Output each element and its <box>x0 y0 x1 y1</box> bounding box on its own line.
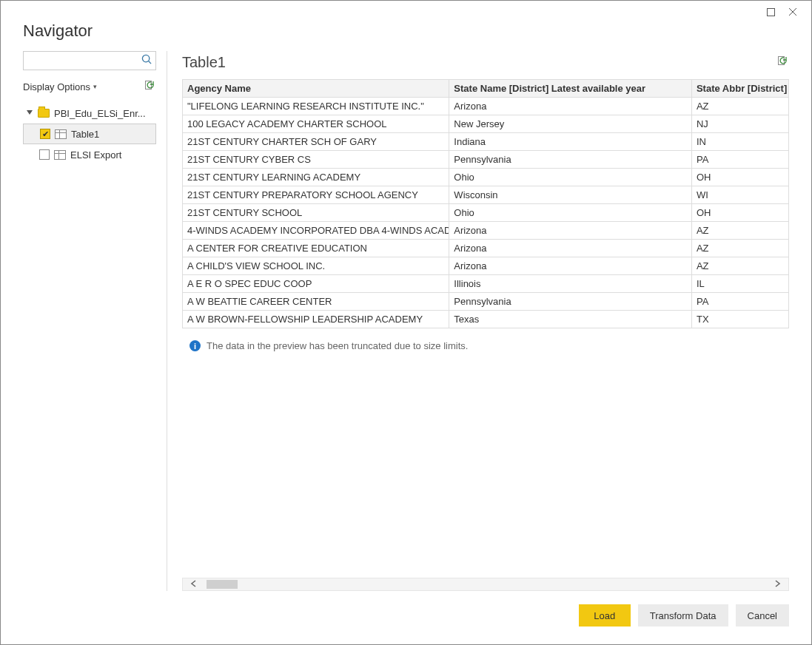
tree-item-label: ELSI Export <box>70 149 156 161</box>
table-row[interactable]: A W BROWN-FELLOWSHIP LEADERSHIP ACADEMYT… <box>183 311 789 328</box>
svg-point-3 <box>142 55 149 61</box>
table-icon <box>54 150 66 160</box>
table-row[interactable]: 100 LEGACY ACADEMY CHARTER SCHOOLNew Jer… <box>183 115 789 133</box>
table-cell: 21ST CENTURY CHARTER SCH OF GARY <box>183 133 449 151</box>
folder-icon <box>38 109 50 118</box>
table-cell: PA <box>691 293 788 311</box>
table-cell: PA <box>691 151 788 169</box>
table-row[interactable]: 21ST CENTURY SCHOOLOhioOH <box>183 204 789 222</box>
table-row[interactable]: A W BEATTIE CAREER CENTERPennsylvaniaPA <box>183 293 789 311</box>
tree-item-table1[interactable]: ✔ Table1 <box>23 124 156 144</box>
transform-data-button[interactable]: Transform Data <box>638 604 728 627</box>
preview-table: Agency Name State Name [District] Latest… <box>182 79 789 328</box>
display-options-dropdown[interactable]: Display Options ▾ <box>23 81 97 92</box>
table-cell: TX <box>691 311 788 328</box>
table-cell: OH <box>691 204 788 222</box>
table-cell: NJ <box>691 115 788 133</box>
close-button[interactable] <box>782 1 804 23</box>
load-button[interactable]: Load <box>579 604 631 627</box>
table-cell: Pennsylvania <box>449 293 692 311</box>
table-cell: A W BROWN-FELLOWSHIP LEADERSHIP ACADEMY <box>183 311 449 328</box>
tree-root-folder[interactable]: PBI_Edu_ELSi_Enr... <box>23 103 156 124</box>
tree-item-checkbox[interactable]: ✔ <box>40 129 50 139</box>
table-cell: New Jersey <box>449 115 692 133</box>
tree-item-elsi-export[interactable]: ELSI Export <box>23 144 156 165</box>
table-cell: Arizona <box>449 222 692 240</box>
tree-root-label: PBI_Edu_ELSi_Enr... <box>54 108 156 119</box>
table-cell: IN <box>691 133 788 151</box>
search-box[interactable] <box>23 51 156 70</box>
search-icon[interactable] <box>141 54 152 67</box>
tree-item-label: Table1 <box>71 129 155 140</box>
table-cell: Pennsylvania <box>449 151 692 169</box>
search-input[interactable] <box>28 55 141 67</box>
table-cell: Wisconsin <box>449 186 692 204</box>
tree-item-checkbox[interactable] <box>39 149 50 160</box>
table-row[interactable]: 21ST CENTURY CYBER CSPennsylvaniaPA <box>183 151 789 169</box>
preview-pane: Table1 Agency Name State Name [District]… <box>167 51 789 591</box>
window-titlebar <box>1 1 811 23</box>
table-row[interactable]: 21ST CENTURY CHARTER SCH OF GARYIndianaI… <box>183 133 789 151</box>
column-header[interactable]: State Abbr [District] <box>691 80 788 98</box>
table-cell: A W BEATTIE CAREER CENTER <box>183 293 449 311</box>
table-cell: AZ <box>691 98 788 115</box>
table-cell: 100 LEGACY ACADEMY CHARTER SCHOOL <box>183 115 449 133</box>
chevron-down-icon: ▾ <box>93 83 97 90</box>
table-cell: Texas <box>449 311 692 328</box>
dialog-footer: Load Transform Data Cancel <box>1 591 811 644</box>
table-row[interactable]: 21ST CENTURY LEARNING ACADEMYOhioOH <box>183 169 789 186</box>
table-cell: 21ST CENTURY CYBER CS <box>183 151 449 169</box>
table-cell: Arizona <box>449 240 692 257</box>
dialog-title: Navigator <box>1 21 811 51</box>
preview-title: Table1 <box>182 54 226 71</box>
scroll-right-arrow[interactable] <box>766 579 788 590</box>
column-header[interactable]: State Name [District] Latest available y… <box>449 80 692 98</box>
table-cell: "LIFELONG LEARNING RESEARCH INSTITUTE IN… <box>183 98 449 115</box>
info-icon: i <box>189 340 201 351</box>
tree-collapse-icon[interactable] <box>26 110 33 116</box>
table-cell: AZ <box>691 257 788 275</box>
column-header[interactable]: Agency Name <box>183 80 449 98</box>
table-cell: Ohio <box>449 204 692 222</box>
table-cell: OH <box>691 169 788 186</box>
table-header-row: Agency Name State Name [District] Latest… <box>183 80 789 98</box>
truncation-info: i The data in the preview has been trunc… <box>182 340 789 351</box>
cancel-button[interactable]: Cancel <box>736 604 789 627</box>
table-cell: Ohio <box>449 169 692 186</box>
scroll-left-arrow[interactable] <box>183 579 205 590</box>
maximize-button[interactable] <box>759 1 782 23</box>
table-cell: AZ <box>691 222 788 240</box>
navigator-tree: PBI_Edu_ELSi_Enr... ✔ Table1 ELSI Export <box>23 103 156 165</box>
table-cell: Arizona <box>449 257 692 275</box>
table-cell: IL <box>691 275 788 293</box>
refresh-icon[interactable] <box>144 80 156 94</box>
table-cell: Illinois <box>449 275 692 293</box>
table-row[interactable]: A CENTER FOR CREATIVE EDUCATIONArizonaAZ <box>183 240 789 257</box>
table-cell: 21ST CENTURY LEARNING ACADEMY <box>183 169 449 186</box>
table-cell: 21ST CENTURY PREPARATORY SCHOOL AGENCY <box>183 186 449 204</box>
table-row[interactable]: 4-WINDS ACADEMY INCORPORATED DBA 4-WINDS… <box>183 222 789 240</box>
table-cell: A CHILD'S VIEW SCHOOL INC. <box>183 257 449 275</box>
table-cell: Arizona <box>449 98 692 115</box>
table-row[interactable]: A E R O SPEC EDUC COOPIllinoisIL <box>183 275 789 293</box>
display-options-label: Display Options <box>23 81 90 92</box>
preview-refresh-icon[interactable] <box>777 54 789 71</box>
table-cell: WI <box>691 186 788 204</box>
horizontal-scrollbar[interactable] <box>182 578 789 591</box>
navigator-left-pane: Display Options ▾ PBI_ <box>23 51 167 591</box>
table-row[interactable]: 21ST CENTURY PREPARATORY SCHOOL AGENCYWi… <box>183 186 789 204</box>
table-cell: Indiana <box>449 133 692 151</box>
table-row[interactable]: "LIFELONG LEARNING RESEARCH INSTITUTE IN… <box>183 98 789 115</box>
svg-marker-6 <box>27 110 33 115</box>
table-cell: A CENTER FOR CREATIVE EDUCATION <box>183 240 449 257</box>
scrollbar-track[interactable] <box>205 578 766 590</box>
table-cell: 21ST CENTURY SCHOOL <box>183 204 449 222</box>
navigator-dialog: Navigator Display Options ▾ <box>0 0 812 645</box>
info-text: The data in the preview has been truncat… <box>207 340 468 351</box>
table-cell: AZ <box>691 240 788 257</box>
table-row[interactable]: A CHILD'S VIEW SCHOOL INC.ArizonaAZ <box>183 257 789 275</box>
table-icon <box>55 129 67 139</box>
table-cell: A E R O SPEC EDUC COOP <box>183 275 449 293</box>
scrollbar-thumb[interactable] <box>207 580 238 589</box>
svg-line-4 <box>149 61 152 64</box>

--------

● **WHAT NEEDS TO BE DONE**
Print all the lines above exactly as they are, but without the pictures.

● **RESULT**
Output each element and its <box>x0 y0 x1 y1</box> bounding box on its own line.
tree-item-label: ELSI Export <box>70 149 156 161</box>
table-row[interactable]: A W BROWN-FELLOWSHIP LEADERSHIP ACADEMYT… <box>183 311 789 328</box>
svg-point-3 <box>142 55 149 61</box>
table-icon <box>54 150 66 160</box>
table-row[interactable]: 100 LEGACY ACADEMY CHARTER SCHOOLNew Jer… <box>183 115 789 133</box>
table-cell: 21ST CENTURY CHARTER SCH OF GARY <box>183 133 449 151</box>
folder-icon <box>38 109 50 118</box>
table-cell: PA <box>691 293 788 311</box>
table-cell: PA <box>691 151 788 169</box>
table-row[interactable]: 21ST CENTURY SCHOOLOhioOH <box>183 204 789 222</box>
table-row[interactable]: A W BEATTIE CAREER CENTERPennsylvaniaPA <box>183 293 789 311</box>
tree-item-table1[interactable]: ✔ Table1 <box>23 124 156 144</box>
transform-data-button[interactable]: Transform Data <box>638 604 728 627</box>
preview-table: Agency Name State Name [District] Latest… <box>182 79 789 328</box>
display-options-dropdown[interactable]: Display Options ▾ <box>23 81 97 92</box>
table-cell: TX <box>691 311 788 328</box>
table-cell: OH <box>691 204 788 222</box>
table-cell: NJ <box>691 115 788 133</box>
close-button[interactable] <box>782 1 804 23</box>
load-button[interactable]: Load <box>579 604 631 627</box>
table-cell: Pennsylvania <box>449 293 692 311</box>
table-cell: A W BROWN-FELLOWSHIP LEADERSHIP ACADEMY <box>183 311 449 328</box>
tree-root-folder[interactable]: PBI_Edu_ELSi_Enr... <box>23 103 156 124</box>
tree-item-checkbox[interactable]: ✔ <box>40 129 50 139</box>
table-cell: New Jersey <box>449 115 692 133</box>
tree-item-elsi-export[interactable]: ELSI Export <box>23 144 156 165</box>
table-cell: Arizona <box>449 222 692 240</box>
tree-root-label: PBI_Edu_ELSi_Enr... <box>54 108 156 119</box>
table-cell: IN <box>691 133 788 151</box>
search-box[interactable] <box>23 51 156 70</box>
search-icon[interactable] <box>141 54 152 67</box>
tree-item-label: Table1 <box>71 129 155 140</box>
table-cell: Pennsylvania <box>449 151 692 169</box>
search-input[interactable] <box>28 55 141 67</box>
table-cell: Wisconsin <box>449 186 692 204</box>
tree-item-checkbox[interactable] <box>39 149 50 160</box>
table-row[interactable]: 21ST CENTURY CYBER CSPennsylvaniaPA <box>183 151 789 169</box>
preview-pane: Table1 Agency Name State Name [District]… <box>167 51 789 591</box>
window-titlebar <box>1 1 811 23</box>
table-row[interactable]: 21ST CENTURY CHARTER SCH OF GARYIndianaI… <box>183 133 789 151</box>
column-header[interactable]: State Abbr [District] <box>691 80 788 98</box>
table-cell: A W BEATTIE CAREER CENTER <box>183 293 449 311</box>
table-cell: AZ <box>691 98 788 115</box>
table-cell: 100 LEGACY ACADEMY CHARTER SCHOOL <box>183 115 449 133</box>
chevron-down-icon: ▾ <box>93 83 97 90</box>
table-cell: Texas <box>449 311 692 328</box>
dialog-footer: Load Transform Data Cancel <box>1 591 811 644</box>
table-row[interactable]: 21ST CENTURY LEARNING ACADEMYOhioOH <box>183 169 789 186</box>
table-cell: 21ST CENTURY CYBER CS <box>183 151 449 169</box>
table-cell: Arizona <box>449 240 692 257</box>
dialog-title: Navigator <box>1 21 811 51</box>
preview-title: Table1 <box>182 54 226 71</box>
scroll-right-arrow[interactable] <box>766 579 788 590</box>
column-header[interactable]: State Name [District] Latest available y… <box>449 80 692 98</box>
table-cell: "LIFELONG LEARNING RESEARCH INSTITUTE IN… <box>183 98 449 115</box>
info-icon: i <box>189 340 201 351</box>
tree-collapse-icon[interactable] <box>26 110 33 116</box>
table-cell: AZ <box>691 257 788 275</box>
column-header[interactable]: Agency Name <box>183 80 449 98</box>
table-cell: Ohio <box>449 204 692 222</box>
table-cell: OH <box>691 169 788 186</box>
table-header-row: Agency Name State Name [District] Latest… <box>183 80 789 98</box>
truncation-info: i The data in the preview has been trunc… <box>182 340 789 351</box>
cancel-button[interactable]: Cancel <box>736 604 789 627</box>
table-cell: Ohio <box>449 169 692 186</box>
scroll-left-arrow[interactable] <box>183 579 205 590</box>
maximize-button[interactable] <box>759 1 782 23</box>
table-cell: AZ <box>691 222 788 240</box>
navigator-tree: PBI_Edu_ELSi_Enr... ✔ Table1 ELSI Export <box>23 103 156 165</box>
table-cell: Arizona <box>449 257 692 275</box>
table-cell: IL <box>691 275 788 293</box>
refresh-icon[interactable] <box>144 80 156 94</box>
table-cell: Illinois <box>449 275 692 293</box>
table-row[interactable]: A CENTER FOR CREATIVE EDUCATIONArizonaAZ <box>183 240 789 257</box>
table-cell: 21ST CENTURY LEARNING ACADEMY <box>183 169 449 186</box>
table-cell: 21ST CENTURY PREPARATORY SCHOOL AGENCY <box>183 186 449 204</box>
table-row[interactable]: 4-WINDS ACADEMY INCORPORATED DBA 4-WINDS… <box>183 222 789 240</box>
table-cell: A CHILD'S VIEW SCHOOL INC. <box>183 257 449 275</box>
table-cell: Arizona <box>449 98 692 115</box>
table-row[interactable]: A E R O SPEC EDUC COOPIllinoisIL <box>183 275 789 293</box>
display-options-label: Display Options <box>23 81 90 92</box>
preview-refresh-icon[interactable] <box>777 54 789 71</box>
table-cell: WI <box>691 186 788 204</box>
horizontal-scrollbar[interactable] <box>182 578 789 591</box>
navigator-left-pane: Display Options ▾ PBI_ <box>23 51 167 591</box>
table-row[interactable]: 21ST CENTURY PREPARATORY SCHOOL AGENCYWi… <box>183 186 789 204</box>
table-cell: Indiana <box>449 133 692 151</box>
table-row[interactable]: "LIFELONG LEARNING RESEARCH INSTITUTE IN… <box>183 98 789 115</box>
svg-marker-6 <box>27 110 33 115</box>
table-cell: A CENTER FOR CREATIVE EDUCATION <box>183 240 449 257</box>
scrollbar-track[interactable] <box>205 578 766 590</box>
table-cell: 21ST CENTURY SCHOOL <box>183 204 449 222</box>
navigator-dialog: Navigator Display Options ▾ <box>0 0 812 645</box>
info-text: The data in the preview has been truncat… <box>207 340 468 351</box>
table-cell: AZ <box>691 240 788 257</box>
table-row[interactable]: A CHILD'S VIEW SCHOOL INC.ArizonaAZ <box>183 257 789 275</box>
table-icon <box>55 129 67 139</box>
table-cell: A E R O SPEC EDUC COOP <box>183 275 449 293</box>
scrollbar-thumb[interactable] <box>207 580 238 589</box>
svg-line-4 <box>149 61 152 64</box>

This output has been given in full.